En 2024, le Maroc a obtenu 8,61 milliards de dollars en nouveaux décaissements à long terme, dont 6,86 milliards pour le secteur public et 1,75 milliard pour le secteur privé. Ces chiffres sont en hausse par rapport à 2023 (6,43 milliards) et constituent même le niveau le plus élevé depuis 2020 (9,31 milliards, en raison de la crise sanitaire Covid-19).
Cependant, le rapport souligne que, pour les pays en développement, les taux d’intérêt moyens sur les nouveaux prêts contractés en 2024 ont atteint leur plus haut niveau depuis 24 ans pour les créanciers publics et 17 ans pour les créanciers privés. Il note aussi que, sur les marchés obligataires, les taux se situaient autour de 10%, soit environ le double des niveaux d’avant 2020.
La diversification des créanciers
Le Maroc présente un portefeuille de créanciers diversifié. En 2024, la Banque mondiale demeure le principal bailleur de fonds du Maroc. Les données sur la «Dette publique et garantie publique» montrent que les créanciers multilatéraux représentent 49%, avec 21% pour la Banque mondiale et 10% pour la Banque africaine de développement. Les créanciers bilatéraux représentent eux 15%, avec 6% pour l’Allemagne, 5% pour la France et 2% pour le Japon. Quant aux créanciers privés, ils pèsent 36%, dont 29% via des obligations et 7% des banques commerciales.
Le Maroc dispose également d’une dette extérieure à court terme de 7,504 milliards de dollars en 2024, en baisse significative par rapport aux 10,160 milliards de 2023. L’utilisation des crédits du Fonds monétaire international (FMI) et des allocations de droits de tirage spéciaux (DTS) s’élève à 3,285 milliards de dollars en 2024, en baisse par rapport à 2023.
Selon le rapport, il est plus difficile d’obtenir des financements à faible coût, sauf auprès des banques multilatérales de développement. Ainsi, de nombreux pays en développement se sont tournés vers des créanciers intérieurs – banques commerciales et institutions financières locales. Sur les 86 pays pour lesquels la Banque mondiale dispose de données, plus de la moitié ont vu leur dette publique intérieure augmenter plus rapidement que la dette publique extérieure.

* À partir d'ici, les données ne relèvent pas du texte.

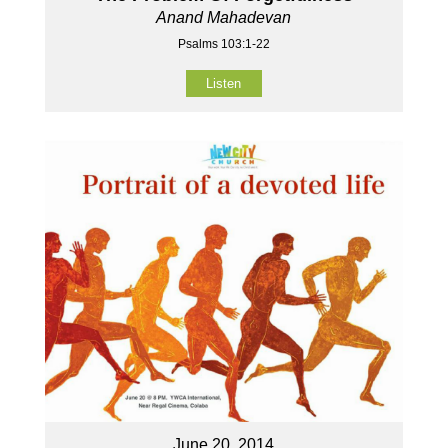
Anand Mahadevan
Psalms 103:1-22
Listen
June 20, 2014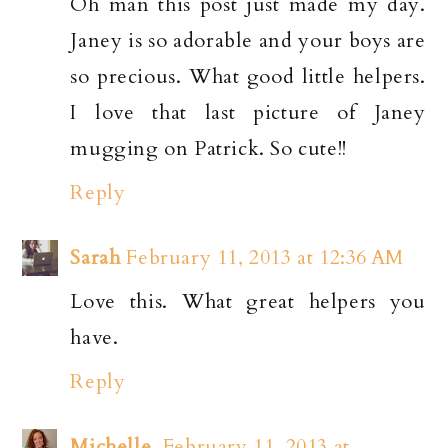
Oh man this post just made my day.
Janey is so adorable and your boys are
so precious. What good little helpers.
I love that last picture of Janey
mugging on Patrick. So cute!!
Reply
Sarah
February 11, 2013 at 12:36 AM
Love this. What great helpers you
have.
Reply
Michelle
February 11, 2013 at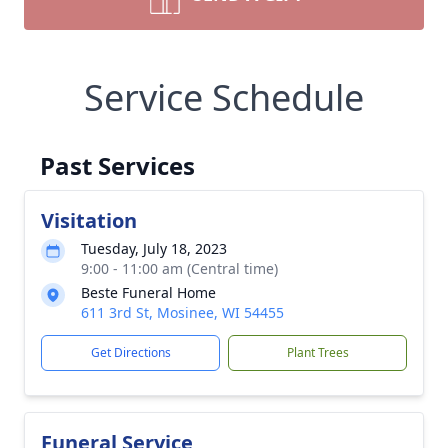
Service Schedule
Past Services
Visitation
Tuesday, July 18, 2023
9:00 - 11:00 am (Central time)
Beste Funeral Home
611 3rd St, Mosinee, WI 54455
Get Directions
Plant Trees
Funeral Service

«Cela montre que les marchés financiers locaux évoluent», souligne Haishan Fu, statisticienne en chef de la Banque mondiale. «Toutefois, des emprunts intérieurs massifs peuvent inciter les banques nationales à privilégier les obligations d’État, plutôt que de prêter au secteur privé local. La dette publique contractée auprès de créanciers nationaux est en outre soumise à des échéances plus courtes, ce qui peut augmenter le coût du refinancement. Les gouvernements doivent par conséquent veiller à ne pas en abuser», alerte Haishan Fu.
Le rapport présente également une analyse alarmante des conséquences du fardeau de la dette publique sur la vie quotidienne des habitants des pays en développement. Il en ressort que, dans les 22 pays les plus endettés (c’est-à-dire ceux dont l’encours de la dette extérieure représente plus de 200% des recettes d’exportation), 56% des habitants en moyenne ne peuvent pas se permettre une alimentation saine et nutritive.
Pour le Maroc, le service de la dette extérieure (le remboursement des capitaux empruntés ainsi que le paiement des intérêts) représente 13% de ses recettes d’exportation et 6% du revenu national brut (ces ratios sont des indicateurs de la pression financière qui pèse sur l’économie marocaine). Cela signifie que pour chaque 100 dirhams exportés, 13 dirhams servent uniquement à rembourser des créanciers étrangers.